I hate shopping for clothes. Even more specifically, I hate trying on clothes. I hate every moment of the experience.
First of all, I’ve seen too many “very special episodes” of TV shows about shoplifting to not know that there’s some person sitting at some control booth watching me change. We all know you’re out there, you mouth breathers with your bar-b-cue potato chip fingers, just waiting to catch me shoving tank tops and bras into my purse. When I arrive at the changing room and I do a weird dance in front of the mirror with both my middle fingers in the air – that is directed at you, sir or madam.
I also hate the number cards they pass out when you go and try clothes on. Never are my insecurities over my ability to count so tested as when I have to come up with the correct number of garments I want to wriggle in and out of as quickly as I can in that florescent nightmare of a room. What if I give the wrong number? Will I waste away in prison, cursing myself for my inability to correctly tally up pants? Will those miscounted pants – the two I never had in the first place, become an enduring mystery, like D.B. Cooper’s money? “Nobody knows where C.E. Williford may have hidden those two pairs of khakis. We may never know,” Dateline will tell it’s viewers. “But I didn’t! I didn’t hide two pairs of khakis, I just count worse than a toddler,” I will yell, but it will fall on deaf ears.
Last week I had to face the harsh reality that I have grown too fat for all but two pairs of pants – one pair of capris, and one pair of black jeans. I live in the South, which means in the summer it feels like a sadistic grandma is smothering you with a soaking wet hot quilt. If my black jeans had them, they would have rolled their eyes hearing me explain that although it’s 102 degrees outside, I’m sure if I stay in the shade it’ll be fine. But, even I am not that delusional. I only had one pair of useable pants. This was a sad realization, and doubly so because it meant having to buy new pants.

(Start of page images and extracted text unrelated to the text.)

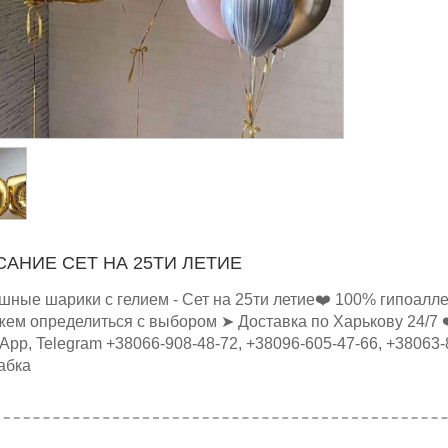
АНИЕ СЕТ НА 25ТИ ЛЕТИЕ
шные шарики с гелием - Сет на 25ти летие❤️ 100% гипоалле
ем определиться с выбором ➤ Доставка по Харькову 24/7 ❤️ 
App, Telegram +38066-908-48-72, +38096-605-47-66, +38063
абка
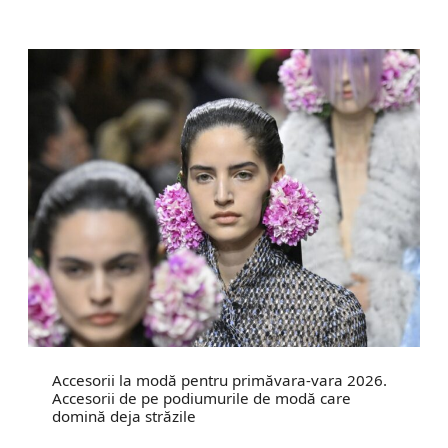
Accesorii la modă pentru primăvara-vara 2026.
Accesorii de pe podiumurile de modă care
domină deja străzile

I made my way to the local Super Target, grabbed 3 different pairs of pants of varying sizes (I did count correctly – things were looking up), and headed to the dressing room. Even if there’s a lock on the door, I have a constant fear of being walked-in on, like someone will pick the lock because they’re certain nobody’s in there. This has never actually happened to me, but that doesn’t mean I can’t worry about it; it’s is a free country.
I quickly tried on all three pairs of pants. I bet I looked like a contestant on Double Dare trying to get through the obstacle course in time. One after the other – none of them fit. They were too small. After removing and individually cursing each pair, I gathered my things and left the dressing room. As instructed by the attendant (is that the right word for that job?), I left the unwanted and now cursed pants on a giant pile for someone else to put back (that always bothers me, I feel like I’m shirking my responsibility to put things back where they belong).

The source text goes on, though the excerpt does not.